-------- RECORDS FOR PROCESSING

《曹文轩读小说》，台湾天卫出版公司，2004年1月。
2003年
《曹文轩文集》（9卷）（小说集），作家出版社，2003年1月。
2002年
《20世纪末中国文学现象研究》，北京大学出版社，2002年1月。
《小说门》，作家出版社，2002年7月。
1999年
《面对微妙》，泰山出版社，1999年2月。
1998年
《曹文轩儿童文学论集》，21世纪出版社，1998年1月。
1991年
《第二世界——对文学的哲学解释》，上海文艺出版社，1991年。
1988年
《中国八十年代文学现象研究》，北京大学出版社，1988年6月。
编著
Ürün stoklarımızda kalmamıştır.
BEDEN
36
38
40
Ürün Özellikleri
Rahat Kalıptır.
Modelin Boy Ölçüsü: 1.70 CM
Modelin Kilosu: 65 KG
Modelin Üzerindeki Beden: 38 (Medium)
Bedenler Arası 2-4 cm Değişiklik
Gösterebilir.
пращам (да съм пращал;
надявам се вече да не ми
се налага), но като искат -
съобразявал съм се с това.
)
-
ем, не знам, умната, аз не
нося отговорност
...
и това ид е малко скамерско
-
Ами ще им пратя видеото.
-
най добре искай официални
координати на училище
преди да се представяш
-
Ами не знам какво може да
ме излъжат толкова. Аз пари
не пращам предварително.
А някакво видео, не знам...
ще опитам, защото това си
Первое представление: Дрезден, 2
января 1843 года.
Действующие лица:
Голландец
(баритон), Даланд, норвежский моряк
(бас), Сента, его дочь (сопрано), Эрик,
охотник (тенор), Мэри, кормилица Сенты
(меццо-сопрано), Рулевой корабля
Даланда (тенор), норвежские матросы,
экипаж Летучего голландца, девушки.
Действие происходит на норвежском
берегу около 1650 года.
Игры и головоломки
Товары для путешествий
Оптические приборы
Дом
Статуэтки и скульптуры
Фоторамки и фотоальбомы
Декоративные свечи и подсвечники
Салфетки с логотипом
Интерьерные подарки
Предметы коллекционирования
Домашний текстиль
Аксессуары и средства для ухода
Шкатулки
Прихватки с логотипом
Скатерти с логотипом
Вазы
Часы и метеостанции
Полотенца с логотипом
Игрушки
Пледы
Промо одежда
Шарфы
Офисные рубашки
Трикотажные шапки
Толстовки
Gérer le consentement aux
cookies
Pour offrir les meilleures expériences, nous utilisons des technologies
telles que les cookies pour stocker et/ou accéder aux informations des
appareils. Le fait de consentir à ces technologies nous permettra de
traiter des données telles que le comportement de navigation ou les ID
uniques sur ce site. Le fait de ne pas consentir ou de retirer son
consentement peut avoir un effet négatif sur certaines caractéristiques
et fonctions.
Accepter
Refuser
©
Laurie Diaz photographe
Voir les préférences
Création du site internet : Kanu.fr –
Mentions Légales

----------------

ASSIGNMENT => Beginning at the line that contains "Полотенца с логотипом" and ending at the last line above, copy each line without any change.

YOUR SOLUTION =>
Полотенца с логотипом
Игрушки
Пледы
Промо одежда
Шарфы
Офисные рубашки
Трикотажные шапки
Толстовки
Gérer le consentement aux
cookies
Pour offrir les meilleures expériences, nous utilisons des technologies
telles que les cookies pour stocker et/ou accéder aux informations des
appareils. Le fait de consentir à ces technologies nous permettra de
traiter des données telles que le comportement de navigation ou les ID
uniques sur ce site. Le fait de ne pas consentir ou de retirer son
consentement peut avoir un effet négatif sur certaines caractéristiques
et fonctions.
Accepter
Refuser
©
Laurie Diaz photographe
Voir les préférences
Création du site internet : Kanu.fr –
Mentions Légales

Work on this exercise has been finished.